Quickstart¶
This page gives a short introduction to the most common use cases.
Scan and Classify URLs¶
The most common use case is to scan a text file for URLs and classify them.
urlcheck-smith scan sample.txt -o urls.csv
This will extract URLs, classify them by domain suffix, perform HTTP checks, and save the result to urls.csv.
Single URL Classification (CLI)¶
You can classify a single URL and see why it was categorized a certain way.
urlcheck-smith classify-url https://www.itu.int/en/Pages/default.aspx --explain
API Example (Library Usage)¶
If you want to classify a URL from Python, you can use the public API directly. The example below shows a small helper script that demonstrates how to create a URL record and classify it.

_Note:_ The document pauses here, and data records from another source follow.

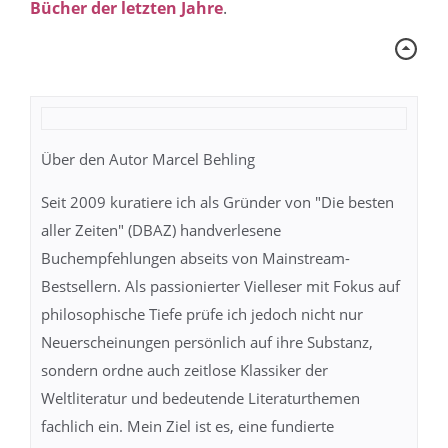
Bücher der letzten Jahre
.
Über den Autor Marcel Behling
Seit 2009 kuratiere ich als Gründer von "Die besten
aller Zeiten" (DBAZ) handverlesene
Buchempfehlungen abseits von Mainstream-
Bestsellern. Als passionierter Vielleser mit Fokus auf
philosophische Tiefe prüfe ich jedoch nicht nur
Neuerscheinungen persönlich auf ihre Substanz,
sondern ordne auch zeitlose Klassiker der
Weltliteratur und bedeutende Literaturthemen
fachlich ein. Mein Ziel ist es, eine fundierte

from urlcheck_smith import SiteClassifier, UrlRecord
def classify_single_url(
url: str,
*,
rules_path: str | None = None,
explain: bool = False,
) -> dict:
classifier = SiteClassifier(
rules_path=rules_path,
explain=explain,
normalize_domain=True,
)
rec = classifier.classify([UrlRecord(url=url)])[0]
result = {
"url": rec.url,
"base_url": rec.base_url,
"category": rec.category,
"trust_tier": rec.trust_tier,
}
if rec.explain:
result["explain"] = rec.explain
return result
data = classify_single_url("https://www.itu.int/en/Pages/default.aspx", explain=True)
print(data)
Batch Classification (No HTTP)¶
If you have a list of URLs and only want to classify them without performing HTTP checks:
urlcheck-smith classify urls.txt -o classified.csv
JSONL Output¶
Both scan and classify support JSONL output:
urlcheck-smith scan sample.txt --format jsonl -o urls.jsonl
Rule Presets¶
You can use built-in presets for specific regions:
urlcheck-smith scan urls.txt --preset japan -o out.csv
urlcheck-smith scan urls.txt --preset eu -o out.csv